Last week, Dele Sobowale wrote an article titled, “ASUU and its Self-Made Problems”, to which he added a part 2 today, and as I read, I wondered how someone who claimed to be an economist, a columnist, a media and management research consultant would write such a piece for publishing and expect to be taken seriously. I shuddered as I read comments from Nigerians, some of whom Sobowale can father, teach this acclaimed consultant the way government works. Many kept repeating the phrase “government is a continuum”, something Sobowale himself should know and I smiled…the teacher has become the schooled.
We see that happen again and again with Sobowale. Ever so often, he crosses the line of logical reasoning and enters the realm of the ludicrous.
From my observation, there are two people for whom Sobowale often abandons all reason and spews sounds closer to gibberish than actual words that any reasoning being can make sense of. Wale Babalakin and Ngozi Okonjo-Iweala are two names that evoke such intense feelings in the heart of Dele Sobowale; the one he loves to protect, the other, he has clearly vowed to pull down. Imagine, then, Sobowale’s good fortune when he found an opportunity to achieve both in one fell swoop. This time, he takes out his frustrations on Okonjo-Iweala by blaming her for the lecturers’ strike because ASUU refused to enter negotiations with his beloved Babalakin.
I particularly found this excerpt from his article enlightening: “When the Honourable Minister of Education, Adamu Adamu, drafted Dr Wale Babalakin, SAN, to hold discussions with ASUU, two Mondays ago, he was turning to someone whose firm — Bi-Courtney — had claims of over N160 billion against the Federal Government which he was pursuing in Abuja that Monday. Yet, Adamu was also calling on the patriotism of Babalakin who had left an indelible mark at the University of Maiduguri as Chancellor and is embarking on more achievements at the University of Lagos. From information reaching me he has delivered all his services to the universities free of charge. There are only two business magnates known to me in Nigeria who can be so selfless as to abandon their own self-interest and attend to national interest so promptly – Alhaji Aliko Dangote and Mr Tony Elumelu. For Wale’s sake alone, ASUU should have temporarily shelved the strike“.

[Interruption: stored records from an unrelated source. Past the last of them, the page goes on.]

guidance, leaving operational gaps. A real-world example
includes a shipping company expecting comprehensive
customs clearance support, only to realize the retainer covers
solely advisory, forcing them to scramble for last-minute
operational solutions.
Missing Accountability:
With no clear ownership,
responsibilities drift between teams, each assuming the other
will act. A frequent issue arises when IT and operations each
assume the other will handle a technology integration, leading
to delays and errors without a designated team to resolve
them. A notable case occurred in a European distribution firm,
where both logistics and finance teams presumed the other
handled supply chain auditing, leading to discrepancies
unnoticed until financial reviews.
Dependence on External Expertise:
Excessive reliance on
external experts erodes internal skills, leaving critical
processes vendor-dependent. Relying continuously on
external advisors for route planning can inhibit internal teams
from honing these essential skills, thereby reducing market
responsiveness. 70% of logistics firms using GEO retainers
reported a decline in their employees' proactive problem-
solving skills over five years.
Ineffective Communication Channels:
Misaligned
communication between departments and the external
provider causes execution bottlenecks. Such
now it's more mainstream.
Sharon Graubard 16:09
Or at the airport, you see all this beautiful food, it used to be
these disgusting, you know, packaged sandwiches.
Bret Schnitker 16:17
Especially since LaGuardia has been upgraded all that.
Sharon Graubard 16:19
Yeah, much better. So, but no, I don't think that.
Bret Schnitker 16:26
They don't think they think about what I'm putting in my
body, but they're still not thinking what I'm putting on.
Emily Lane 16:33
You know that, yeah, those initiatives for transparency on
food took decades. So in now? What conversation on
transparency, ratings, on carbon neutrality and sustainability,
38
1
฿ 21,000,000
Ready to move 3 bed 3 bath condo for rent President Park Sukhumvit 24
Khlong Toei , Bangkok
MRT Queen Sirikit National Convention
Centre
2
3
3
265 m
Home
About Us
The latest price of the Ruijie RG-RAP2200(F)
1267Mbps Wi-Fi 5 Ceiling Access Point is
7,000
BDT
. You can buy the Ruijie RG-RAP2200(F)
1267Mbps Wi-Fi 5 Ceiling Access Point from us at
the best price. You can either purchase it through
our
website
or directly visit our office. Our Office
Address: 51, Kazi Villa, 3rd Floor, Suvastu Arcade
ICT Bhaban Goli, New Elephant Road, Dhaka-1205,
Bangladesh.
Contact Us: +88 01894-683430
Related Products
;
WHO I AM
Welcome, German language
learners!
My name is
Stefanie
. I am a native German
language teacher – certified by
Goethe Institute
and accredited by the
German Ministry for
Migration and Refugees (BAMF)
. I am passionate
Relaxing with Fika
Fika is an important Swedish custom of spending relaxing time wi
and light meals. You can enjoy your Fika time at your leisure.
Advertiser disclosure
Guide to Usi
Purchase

The way Sobowale deified Babalakin here is nothing if not pitiful, and his angst that Babalakin was not so honoured by others is evident in the rest of his article as he unleashes the full measure of his wrath on ASUU itself, on Mrs Okonjo-Iweala, and then on Goodluck Jonathan saying the strike was entirely their fault. I wonder if it is another Wale Babalakin Dele Sobowale is trying so hard to sell to us or the same one we all know? Anyway, that is another matter.
It is pathetic that a man of Sobowale’s claims seems not to be aware that the ASUU problem has existed in every administration, in one form or another, from time immemorial and the Jonathan administration inherited an agreement signed before its tenure. Why didn’t the GEJ government wash its hands off and cry foul that Yar’Adua or Obasanjo should be blamed for ASUU imbroglio it contended with during its reign?
It’s high time we stopped these emotional finger-pointing and get to work. The Buhari administration is getting on with its own version of the ASUU problem and they don’t need an apologist like Sobowale to speak for them or start to pinpoint guilty persons for that matter. As a matter of fact, Sobowale may not have formed this opinion if his dear Wale had not been shot down by ASUU.
Dele Sobowale has proved time and again that he is reduced to nothing more than a discredited commentator ready to blame Madam Iweala for everything and anything under the sun. Wale Babalakin failed in the assignment given to him by the education minister and suddenly, it is Okonjo-Iweala’s fault. Is it because she was one of the few people who would challenge his bogus and wrong economic opinions?
When a man like Dele Sobowale begins to act in a way that is irrational or we perceive to be contrary to the person we expect him to be, we wonder what ails him. Like I said earlier, I am no medical doctor, but I sure would like to know how he can be helped before he plunges himself so far down this pit that he becomes nothing more than the silliest of all jesters in the king’s court.
Ebun Asagbe is a brand consultant who writes in from Ado-Ekiti.